▸ **WHAT YOU SHOULD DO**:
For each line below that includes the word "onze", make a copy.

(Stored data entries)
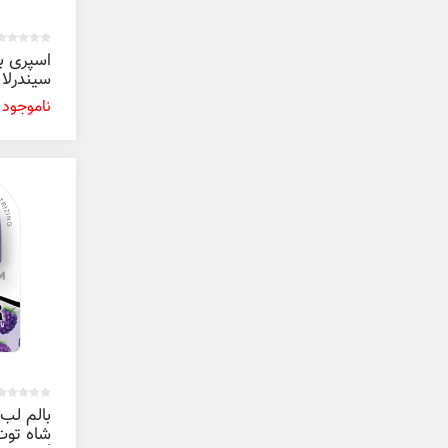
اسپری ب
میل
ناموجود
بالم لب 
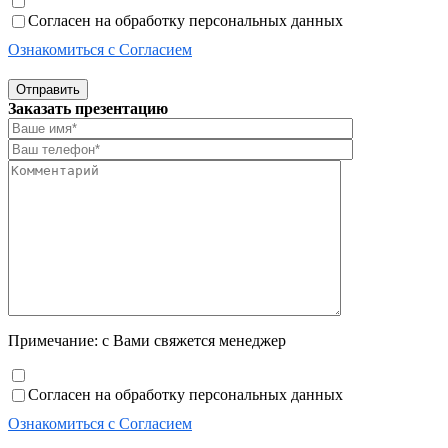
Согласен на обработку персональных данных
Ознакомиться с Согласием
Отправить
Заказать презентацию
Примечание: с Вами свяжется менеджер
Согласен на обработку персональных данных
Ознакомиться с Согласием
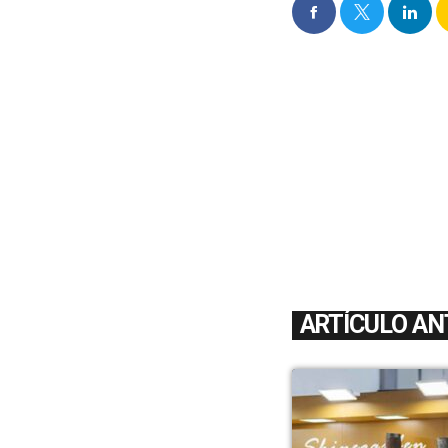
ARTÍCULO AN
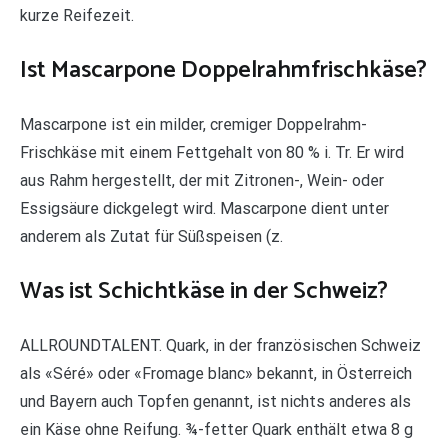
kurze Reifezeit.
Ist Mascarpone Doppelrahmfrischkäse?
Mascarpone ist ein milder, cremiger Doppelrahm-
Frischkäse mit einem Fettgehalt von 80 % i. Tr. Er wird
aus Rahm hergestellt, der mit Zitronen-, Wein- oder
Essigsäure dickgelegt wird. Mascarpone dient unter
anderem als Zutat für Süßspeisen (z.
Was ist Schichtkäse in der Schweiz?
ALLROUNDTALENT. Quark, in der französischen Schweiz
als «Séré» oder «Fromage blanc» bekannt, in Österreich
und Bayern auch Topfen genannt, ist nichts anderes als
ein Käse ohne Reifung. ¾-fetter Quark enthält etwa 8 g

* * *

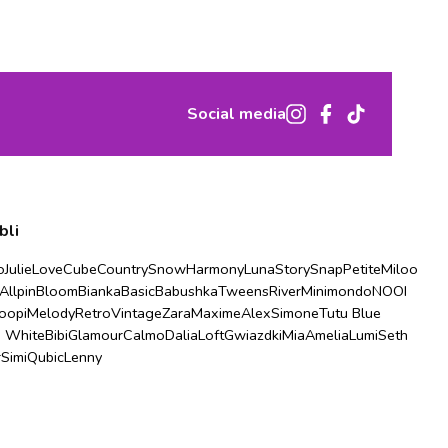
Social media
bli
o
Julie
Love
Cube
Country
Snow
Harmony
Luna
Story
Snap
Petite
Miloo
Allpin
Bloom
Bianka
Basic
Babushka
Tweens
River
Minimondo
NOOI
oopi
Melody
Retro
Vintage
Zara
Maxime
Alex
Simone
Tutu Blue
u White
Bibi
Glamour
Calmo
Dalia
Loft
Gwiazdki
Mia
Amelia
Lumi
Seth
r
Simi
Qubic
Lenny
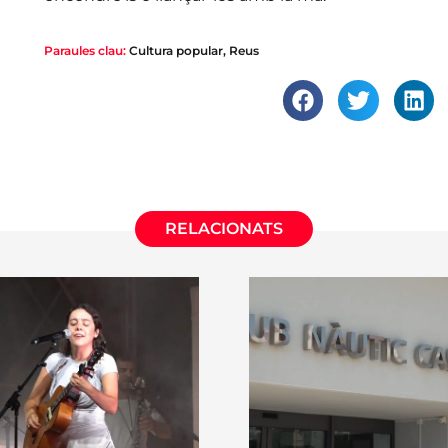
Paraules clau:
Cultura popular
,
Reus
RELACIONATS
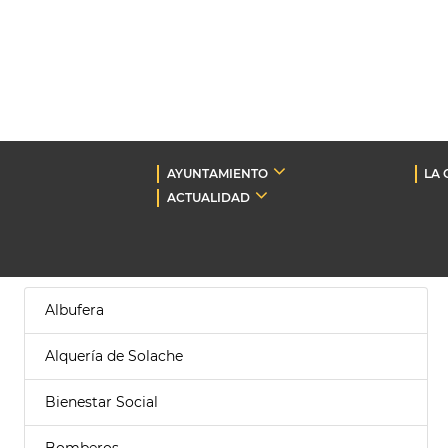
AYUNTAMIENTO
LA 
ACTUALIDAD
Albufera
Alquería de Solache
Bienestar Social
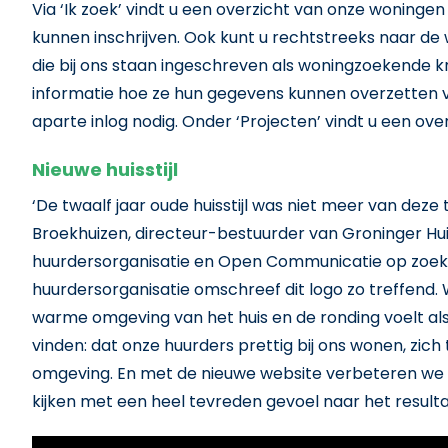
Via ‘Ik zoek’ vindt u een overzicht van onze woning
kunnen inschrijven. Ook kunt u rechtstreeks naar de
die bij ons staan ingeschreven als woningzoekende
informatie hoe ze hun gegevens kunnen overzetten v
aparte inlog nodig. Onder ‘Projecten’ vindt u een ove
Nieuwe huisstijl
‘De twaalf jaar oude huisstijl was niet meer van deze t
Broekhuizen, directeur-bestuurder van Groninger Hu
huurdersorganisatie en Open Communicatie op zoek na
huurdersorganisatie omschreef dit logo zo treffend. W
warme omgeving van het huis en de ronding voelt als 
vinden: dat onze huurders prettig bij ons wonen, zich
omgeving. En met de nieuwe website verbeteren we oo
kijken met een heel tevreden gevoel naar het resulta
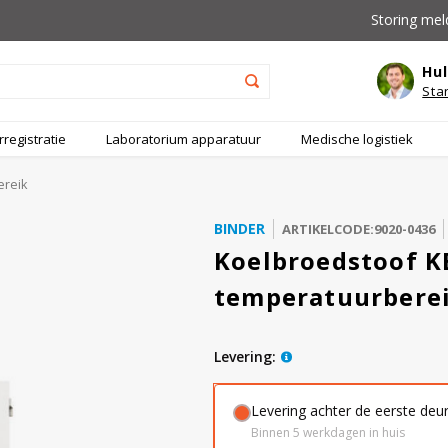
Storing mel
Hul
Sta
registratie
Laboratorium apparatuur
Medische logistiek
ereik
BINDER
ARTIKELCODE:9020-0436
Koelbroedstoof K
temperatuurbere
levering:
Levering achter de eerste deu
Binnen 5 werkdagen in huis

▸ **RESPONSE**:
Via ‘Ik zoek’ vindt u een overzicht van onze woning
vinden: dat onze huurders prettig bij ons wonen, zich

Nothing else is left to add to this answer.